Increase in PAD incidence in women with no prior heart disease is independent of other variables

TUESDAY, June 7 (HealthDay News) -- Smoking increases the risk of symptomatic peripheral artery disease (PAD) in women with no cardiovascular disease, according to a study published in the June 7 issue of the Annals of Internal Medicine.

David Conen, M.D., M.P.H., from University Hospital in Basel, Switzerland, and colleagues investigated the association between current smoking status, cumulative exposure, and smoking cessation with the incidence of symptomatic PAD in 39,825 women with no cardiovascular disease.

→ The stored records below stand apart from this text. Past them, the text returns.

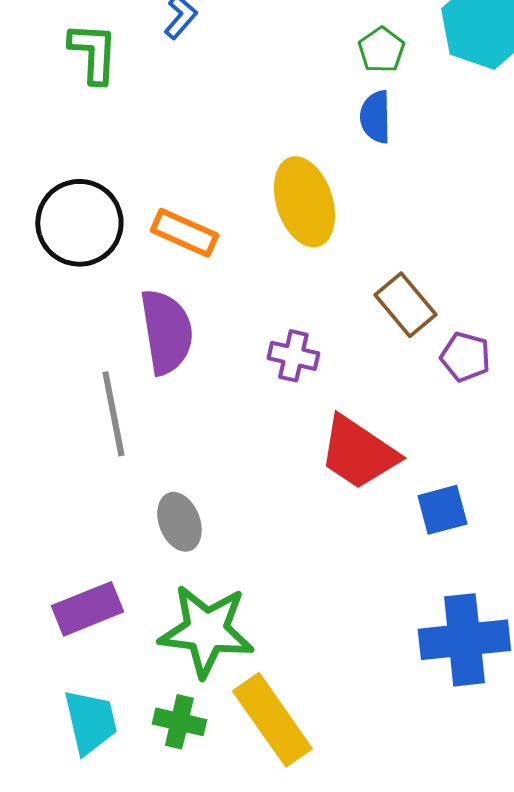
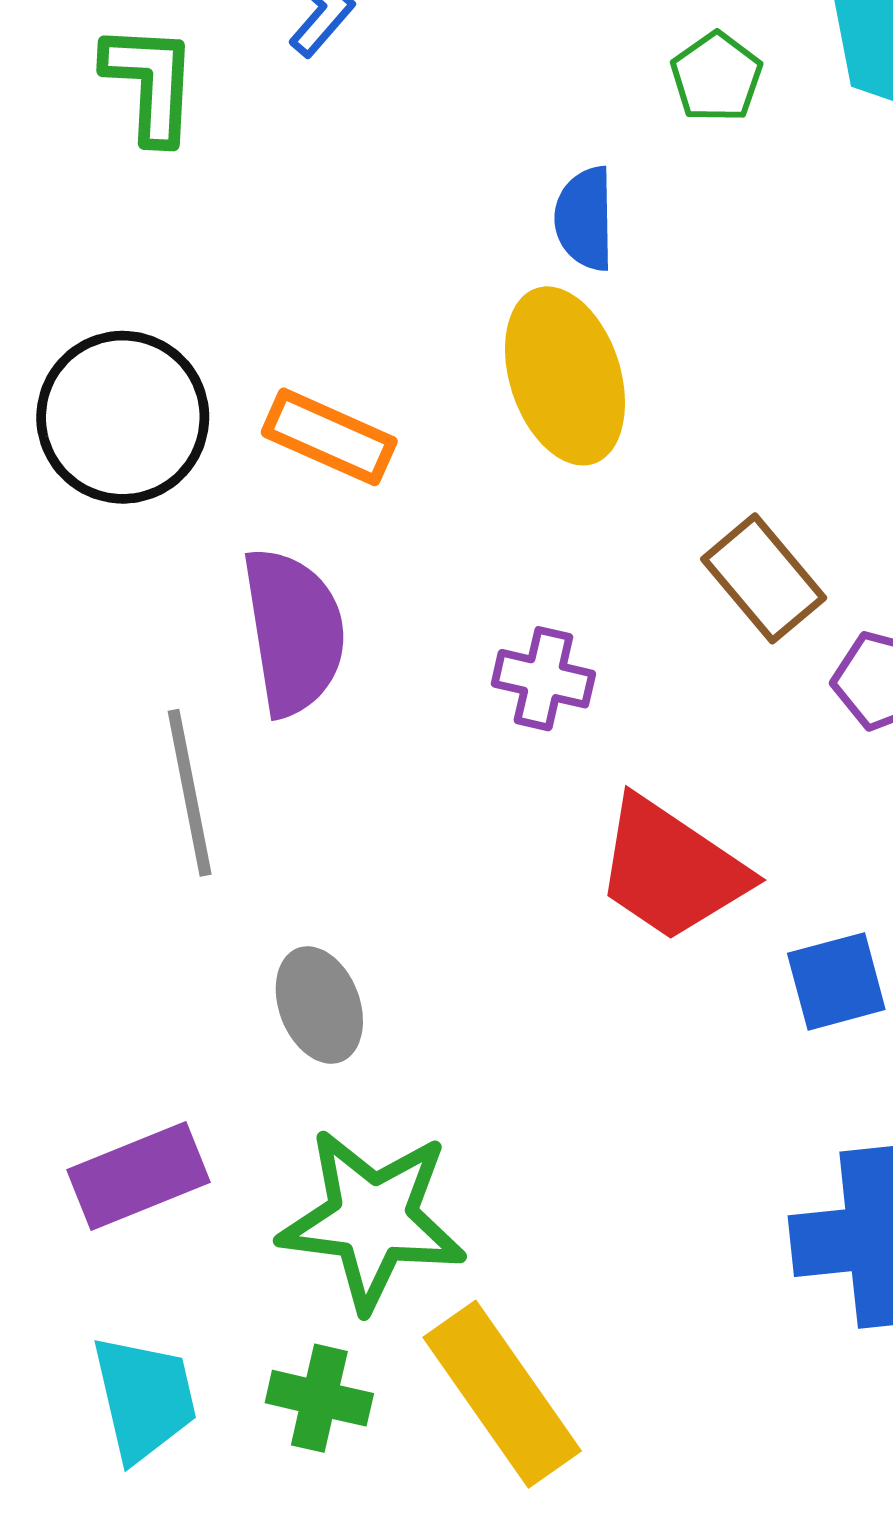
blue semicircle: (375, 117) -> (585, 219), moved

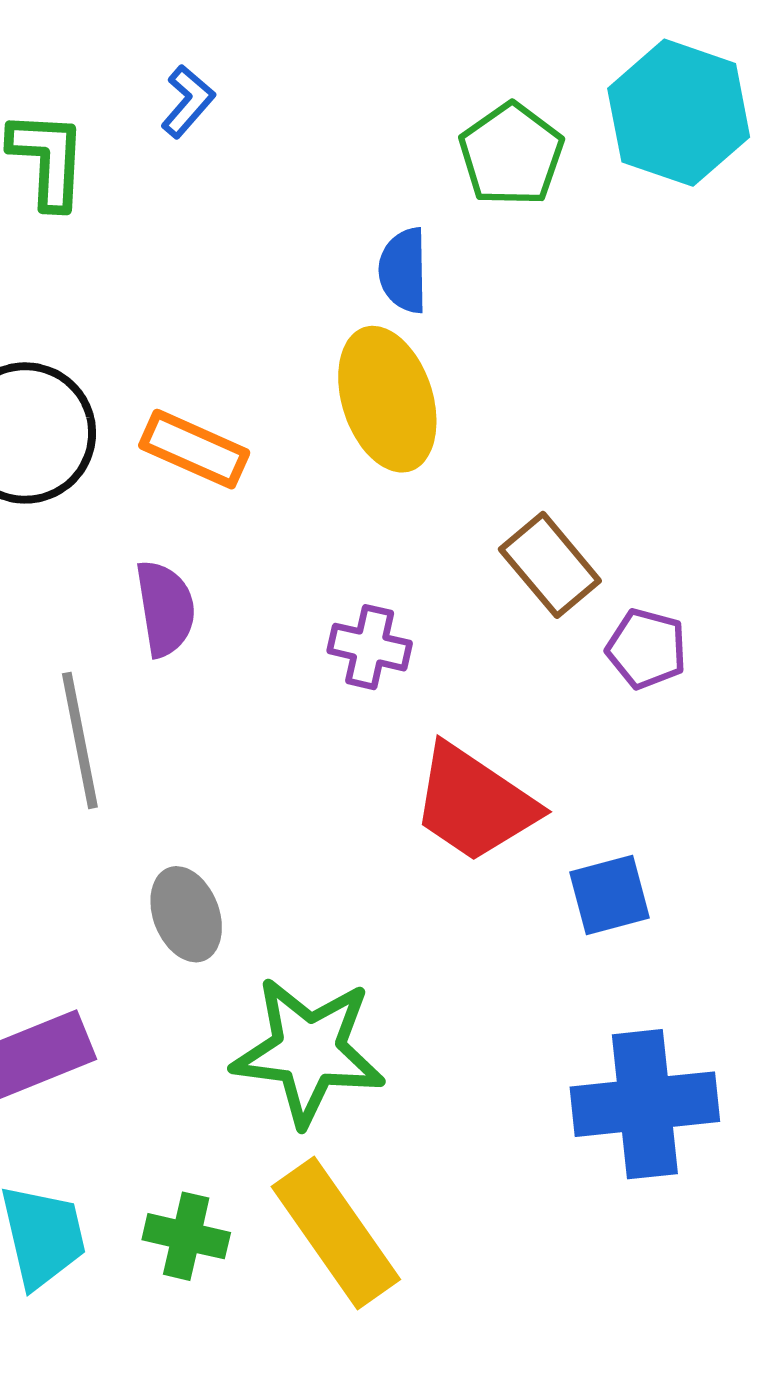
green pentagon: (716, 77) -> (511, 155), size x1.4
purple semicircle: (294, 632) -> (165, 608), size x0.7
green star: (372, 1219) -> (308, 1051), moved

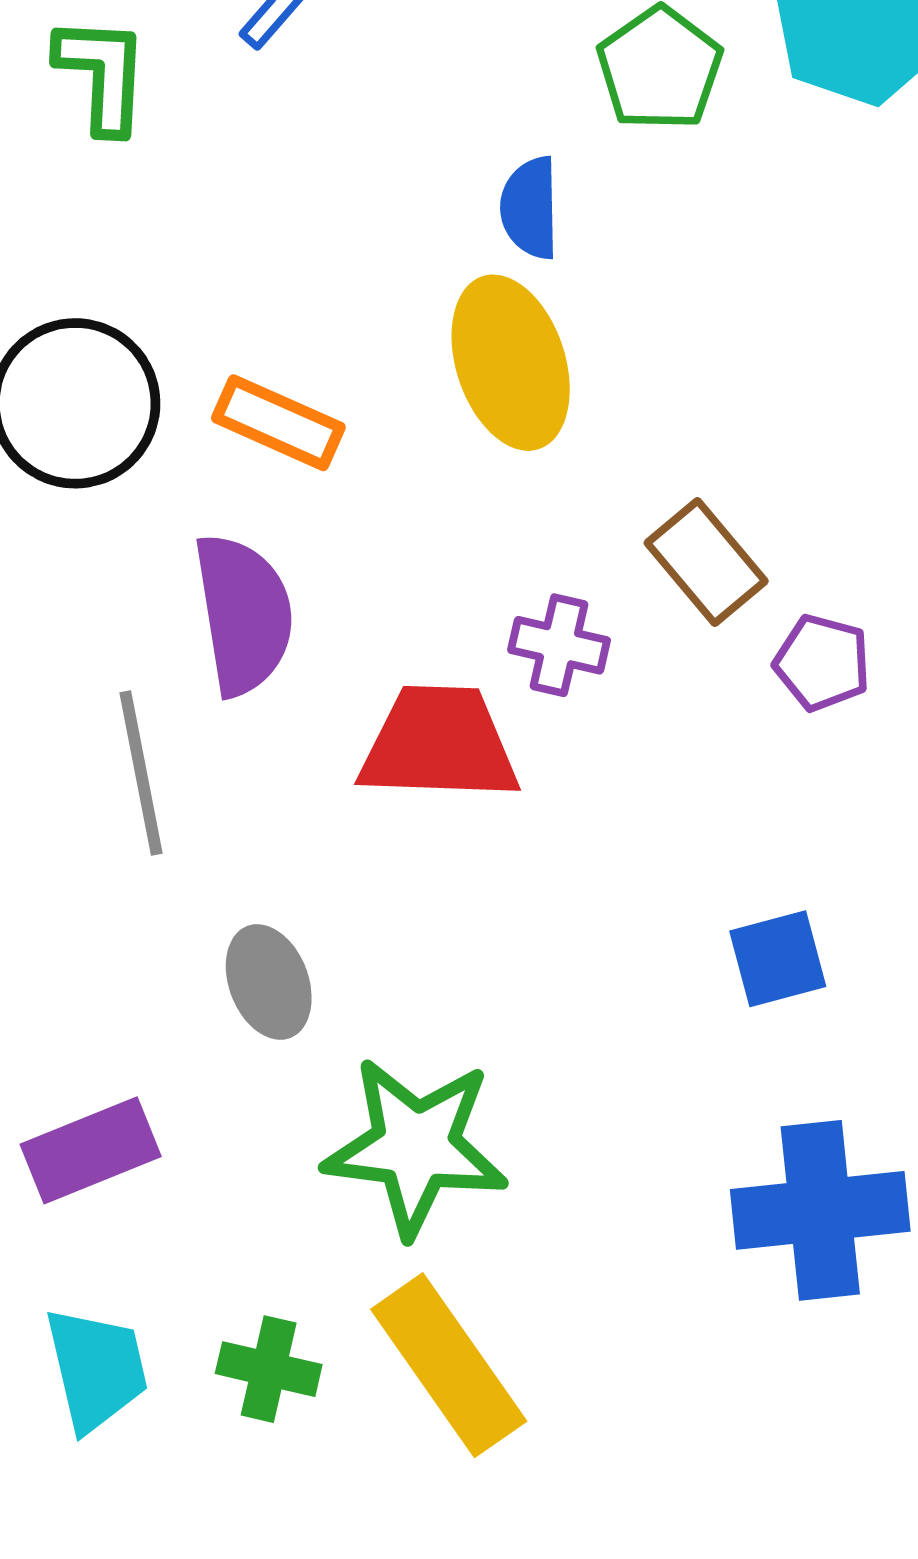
purple semicircle: (165, 608) -> (244, 614), size x1.4
purple cross: (370, 647) -> (559, 645), moved
red trapezoid: (474, 803) -> (439, 744), moved, turned 148

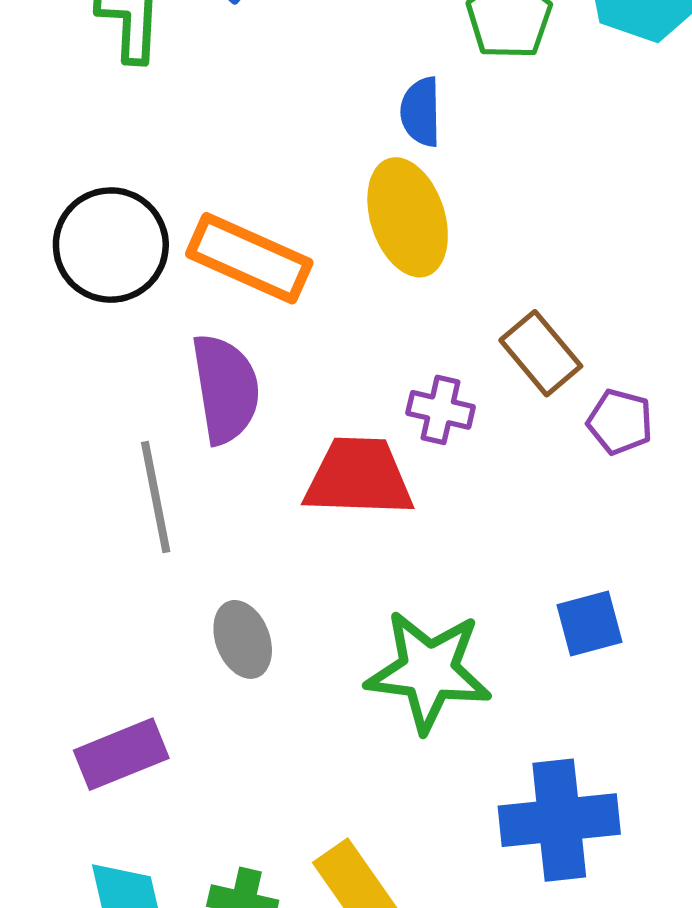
orange rectangle: (278, 423) -> (249, 258), size x1.4
green star: (416, 1147) -> (429, 671), moved
blue cross: (820, 1210) -> (559, 820), moved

The participants were followed up for an average of 12.7 years, during which time the incidence of PAD and the risk of PAD were compared across smoking categories (never, former, <15 cigarettes/day, and ≥15 cigarettes/day).

The investigators identified 178 events of PAD with age-adjusted incidence rates increasing across the four smoking categories from 0.12 for never, 0.34 for former smokers, 0.95 for <15 cigarettes/day, and 1.63 for ≥15 cigarettes/day per 1,000 person-years of follow-up. Multivariate adjustments had little impact on this association. The risk levels increased significantly in 28,314 participants after adjusting for high-sensitivity C-reactive protein and soluble intercellular adhesion molecule-1 levels (hazard ratios [HRs], 5.58 for <15 cigarettes/day and 9.52 for ≥15 cigarettes/day). A strong dose-response relationship was seen for adjusted lifetime exposure (adjusted HRs, 2.52, 6.75, and 11.09 for smoking abstinence of <10, 10 to 29, and ≥30 pack-years, respectively). Compared to current smokers, those who abstained from smoking had lower adjusted PAD risk (adjusted HRs for <10 years, 10 to 20 years, >20 years, or lifelong abstinence were 0.39 0.28, 0.16, and 0.08, respectively).

"Our large prospective study emphasizes the importance of smoking as a risk factor for symptomatic PAD," the authors write.